= Felipe Varela =

Spanish fashion designer

Felipe Varela is a Spanish fashion designer.

==Early career==
Felipe Varela studied design and pattern design at Esmod College in Paris. He went on to study Haute Couture and Textiles at the I.F.M., where he was awarded with the Oscar for Young Designer.

As a student in Paris, Varela worked for international fashion houses such as Kenzo, Dior, Thierry Mugler, Lanvin, Angelo Tarlazzi and Torrente.

==Felipe Varela brand==
In January 1996 he arrived in Madrid, where he set up his eponymous brand Felipe Varela brand. In 1996, he started showing his creations at the Cibeles Madrid Fashion Week. In 1998, he opened his first Madrid store, on the street José Ortega y Gasset 30.
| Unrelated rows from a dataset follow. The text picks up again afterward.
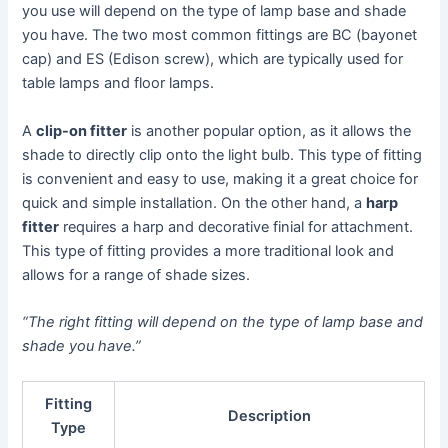
you use will depend on the type of lamp base and shade
you have. The two most common fittings are BC (bayonet
cap) and ES (Edison screw), which are typically used for
table lamps and floor lamps.
A
clip-on fitter
is another popular option, as it allows the
shade to directly clip onto the light bulb. This type of fitting
is convenient and easy to use, making it a great choice for
quick and simple installation. On the other hand, a
harp
fitter
requires a harp and decorative finial for attachment.
This type of fitting provides a more traditional look and
allows for a range of shade sizes.
“The right fitting will depend on the type of lamp base and
shade you have.”
Fitting
Description
Type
In 2000, he opened a chain of Felipe Varela boutiques in El Corte Inglés department stores.

In 2016 as a part of the 20th anniversary of the brand, Felipe Varela made a comeback to Cibeles Madrid Fashion Week with a collection called Crystal Army. Launching as a part of this anniversary a new brand called VARELA, maintaining all the key aspects of Felipe Varela but more focused on a younger clientele.

==Notable clients==
Queen Letizia of Spain wore Felipe Varela when welcoming President Sarkozy and Carla Bruni to Spain in 2009, and to the wedding of the Duke and Duchess of Cambridge in 2011.

In 2014 at the Proclamation of King Felipe VI of Spain, Queen Letizia also wore a creation of Felipe Varela.

In July 2017 took place the royal visit of the King of Spain and the Queen of Spain to the United Kingdom. During the Royal Visit, Queen Letizia of Spain wore Felipe Varela.